── DATA UNDER STUDY
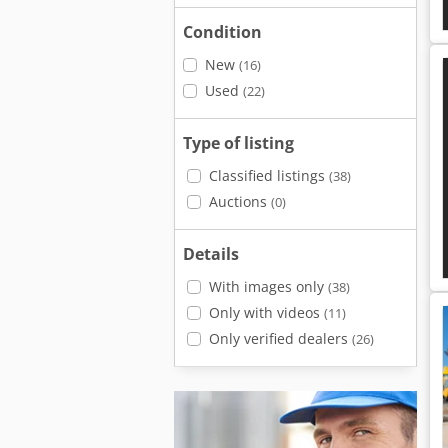
Condition
New
(16)
Used
(22)
Type of listing
Classified listings
(38)
Auctions
(0)
Details
With images only
(38)
Only with videos
(11)
Only verified dealers
(26)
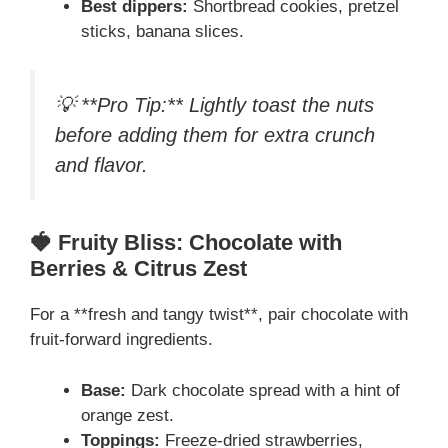
Best dippers:
Shortbread cookies, pretzel
sticks, banana slices.
💡 **Pro Tip:** Lightly toast the nuts
before adding them for extra crunch
and flavor.
🍓 Fruity Bliss: Chocolate with
Berries & Citrus Zest
For a **fresh and tangy twist**, pair chocolate with
fruit-forward ingredients.
Base:
Dark chocolate spread with a hint of
orange zest.
Toppings:
Freeze-dried strawberries,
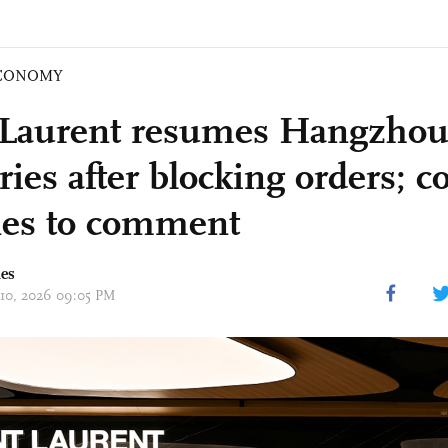
CONOMY
 Laurent resumes Hangzhou 
eries after blocking orders;
nes to comment
mes
 10, 2026 09:05 PM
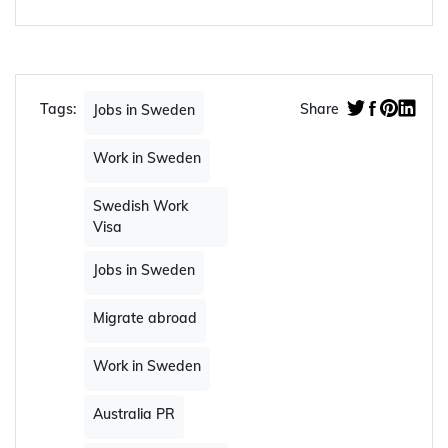
Tags:
Share
Jobs in Sweden
Work in Sweden
Swedish Work
Visa
Jobs in Sweden
Migrate abroad
Work in Sweden
Australia PR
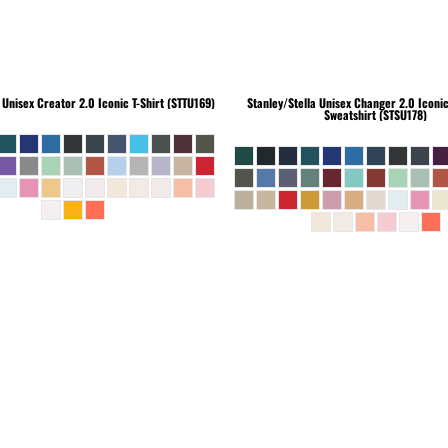
Unisex Creator 2.0 Iconic T-Shirt (STTU169)
Stanley/Stella
Unisex Changer 2.0 Iconi
Sweatshirt (STSU178)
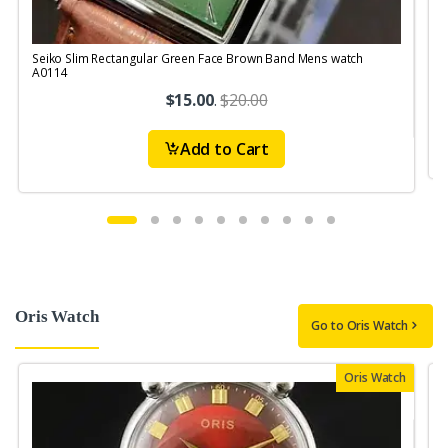
Seiko Slim Rectangular Green Face Brown Band Mens watch
S
A0114
$15.00
.
$20.00
Add to Cart
Oris Watch
Go to Oris Watch
Oris Watch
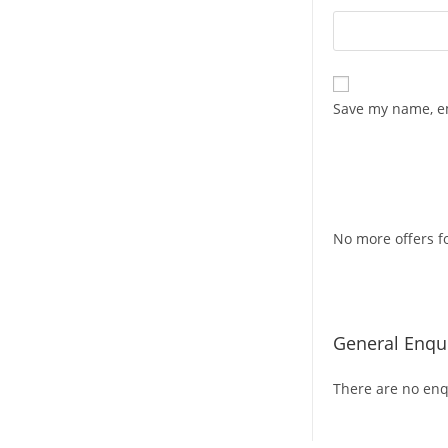
Save my name, em
No more offers fo
General Enqui
There are no enqu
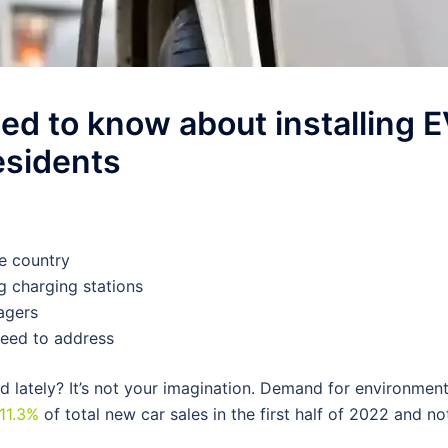
d to know about installing 
residents
he country
g charging stations
agers
eed to address
d lately? It’s not your imagination. Demand for environment
11.3%
of total new car sales in the first half of 2022 and no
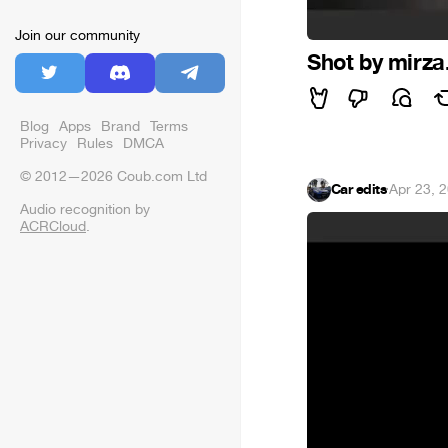
Join our community
Shot by mirza
Blog
Apps
Brand
Terms
Privacy
Rules
DMCA
© 2012—2026 Coub.com Ltd
Car edits
·
Apr 23, 
Audio recognition by
ACRCloud
.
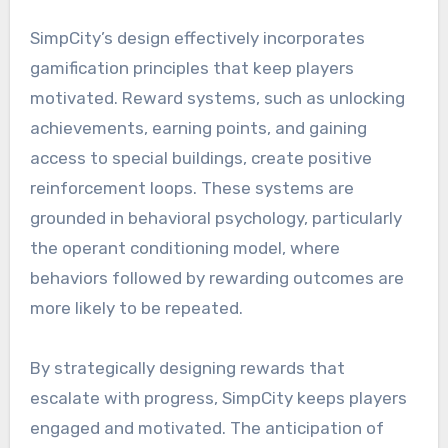
SimpCity’s design effectively incorporates
gamification principles that keep players
motivated. Reward systems, such as unlocking
achievements, earning points, and gaining
access to special buildings, create positive
reinforcement loops. These systems are
grounded in behavioral psychology, particularly
the operant conditioning model, where
behaviors followed by rewarding outcomes are
more likely to be repeated.
By strategically designing rewards that
escalate with progress, SimpCity keeps players
engaged and motivated. The anticipation of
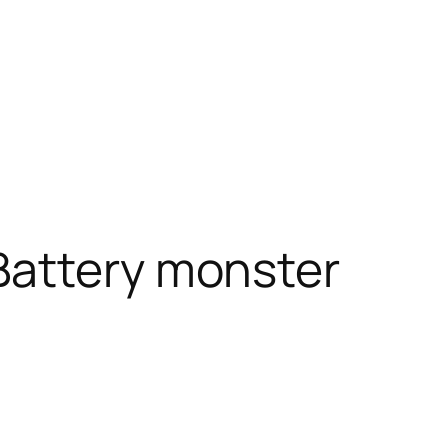
Battery monster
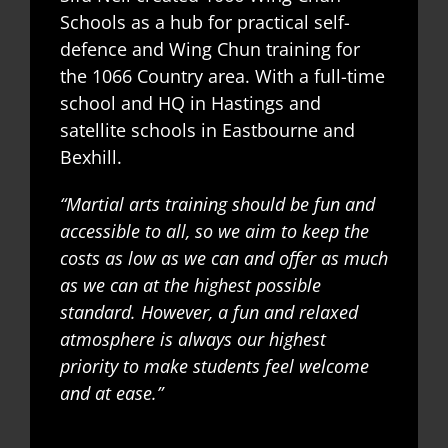
Schools as a hub for practical self-
defence and Wing Chun training for
the 1066 Country area. With a full-time
school and HQ in Hastings and
satellite schools in Eastbourne and
Bexhill.
“Martial arts training should be fun and
accessible to all, so we aim to keep the
costs as low as we can and offer as much
as we can at the highest possible
standard. However, a fun and relaxed
atmosphere is always our highest
priority to make students feel welcome
and at ease.”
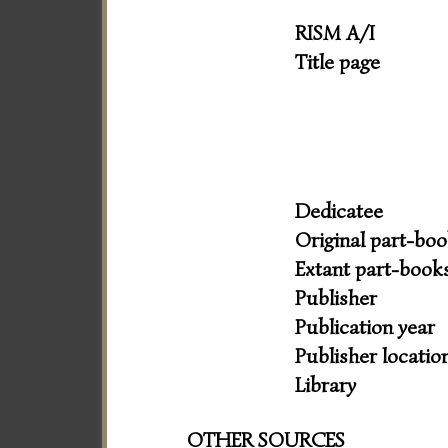
RISM A/I
Title page
Dedicatee
Original part-bo
Extant part-book
Publisher
Publication year
Publisher locatio
Library
OTHER SOURCES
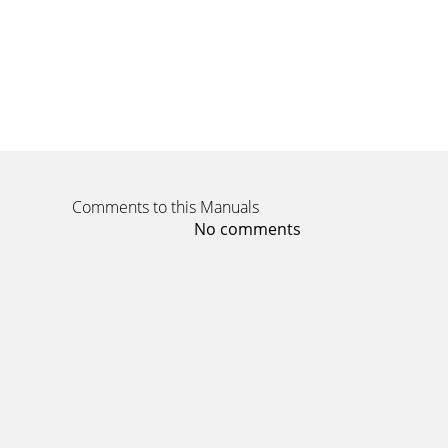
Comments to this Manuals
No comments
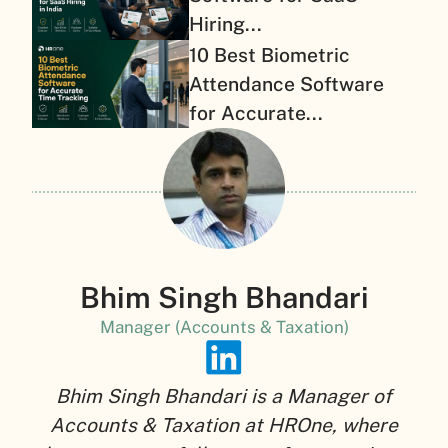
Hiring...
10 Best Biometric
Attendance Software
for Accurate...
Bhim Singh Bhandari
Manager (Accounts & Taxation)
Bhim Singh Bhandari is a Manager of
Accounts & Taxation at HROne, where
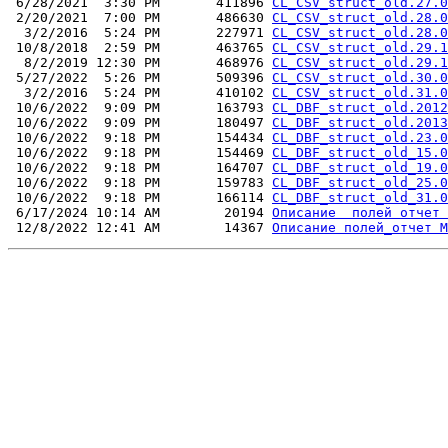
 6/28/2021  3:30 PM       411896 
CL_CSV_struct_old.27.0
 2/20/2021  7:00 PM       486630 
CL_CSV_struct_old.28.0
  3/2/2016  5:24 PM       227971 
CL_CSV_struct_old.28.0
 10/8/2018  2:59 PM       463765 
CL_CSV_struct_old.29.1
  8/2/2019 12:30 PM       468976 
CL_CSV_struct_old.29.1
 5/27/2022  5:26 PM       509396 
CL_CSV_struct_old.30.0
  3/2/2016  5:24 PM       410102 
CL_CSV_struct_old.31.0
 10/6/2022  9:09 PM       163793 
CL_DBF_struct_old.2012
 10/6/2022  9:09 PM       180497 
CL_DBF_struct_old.2013
 10/6/2022  9:18 PM       154434 
CL_DBF_struct_old.23.0
 10/6/2022  9:18 PM       154469 
CL_DBF_struct_old_15.0
 10/6/2022  9:18 PM       164707 
CL_DBF_struct_old_19.0
 10/6/2022  9:18 PM       159783 
CL_DBF_struct_old_25.0
 10/6/2022  9:18 PM       166114 
CL_DBF_struct_old_31.0
 6/17/2024 10:14 AM        20194 
Описание  полей отчет 
 12/8/2022 12:41 AM        14367 
Описание полей_отчет M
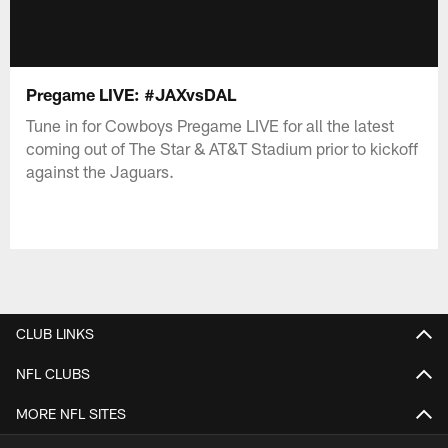
Pregame LIVE: #JAXvsDAL
Tune in for Cowboys Pregame LIVE for all the latest
coming out of The Star & AT&T Stadium prior to kickoff
against the Jaguars.
CLUB LINKS
NFL CLUBS
MORE NFL SITES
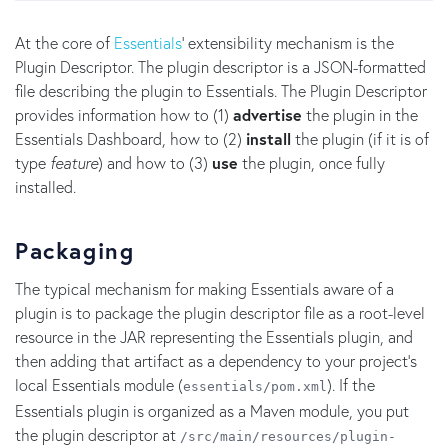
At the core of
Essentials
' extensibility mechanism is the
Plugin Descriptor. The plugin descriptor is a JSON-formatted
file describing the plugin to Essentials. The Plugin Descriptor
provides information how to (1)
advertise
the plugin in the
Essentials Dashboard, how to (2)
install
the plugin (if it is of
type
feature
) and how to (3)
use
the plugin, once fully
installed.
Packaging
The typical mechanism for making Essentials aware of a
plugin is to package the plugin descriptor file as a root-level
resource in the JAR representing the Essentials plugin, and
then adding that artifact as a dependency to your project's
local Essentials module (
). If the
essentials/pom.xml
Essentials plugin is organized as a Maven module, you put
the plugin descriptor at
/src/main/resources/plugin-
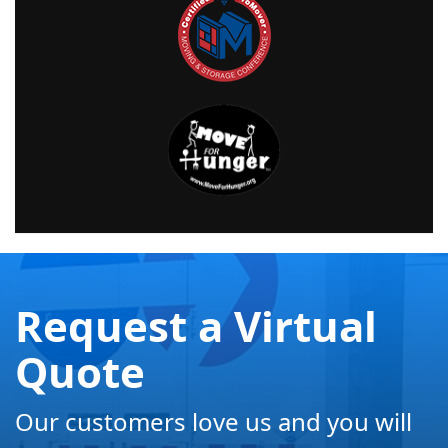
Request a Virtual
Quote
Our customers love us and you will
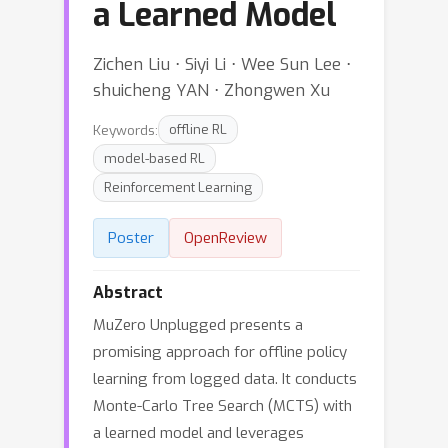
a Learned Model
Zichen Liu ⋅ Siyi Li ⋅ Wee Sun Lee ⋅
shuicheng YAN ⋅ Zhongwen Xu
Keywords:
offline RL
model-based RL
Reinforcement Learning
Poster
OpenReview
Abstract
MuZero Unplugged presents a
promising approach for offline policy
learning from logged data. It conducts
Monte-Carlo Tree Search (MCTS) with
a learned model and leverages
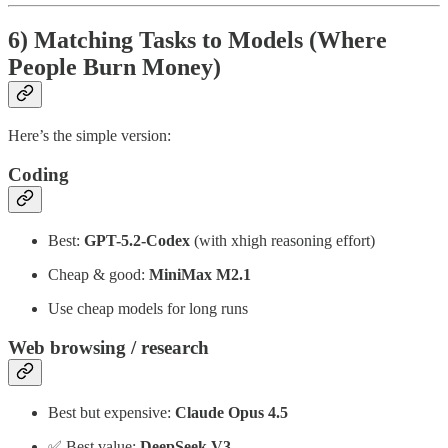
6) Matching Tasks to Models (Where
People Burn Money)
Here’s the simple version:
Coding
Best:
GPT-5.2-Codex
(with xhigh reasoning effort)
Cheap & good:
MiniMax M2.1
Use cheap models for long runs
Web browsing / research
Best but expensive:
Claude Opus 4.5
✅ Best value:
DeepSeek V3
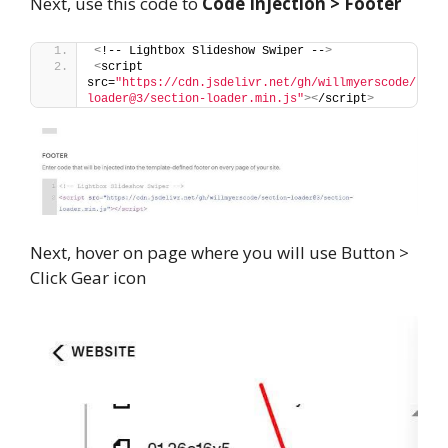
Next, use this code to
Code Injection > Footer
<
!-- Lightbox Slideshow Swiper --
>
<
script 
src=
"https://cdn.jsdelivr.net/gh/willmyerscode/sect
loader@3/section-loader.min.js"
><
/script
>
Next, hover on page where you will use Button >
Click Gear icon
────
*PROBLEM*: Extract every line above that contains the word "Bhandari".

*RESULT FOR THIS EXERCISE*:
Bhim Singh Bhandari
Bhim Singh Bhandari is a Manager of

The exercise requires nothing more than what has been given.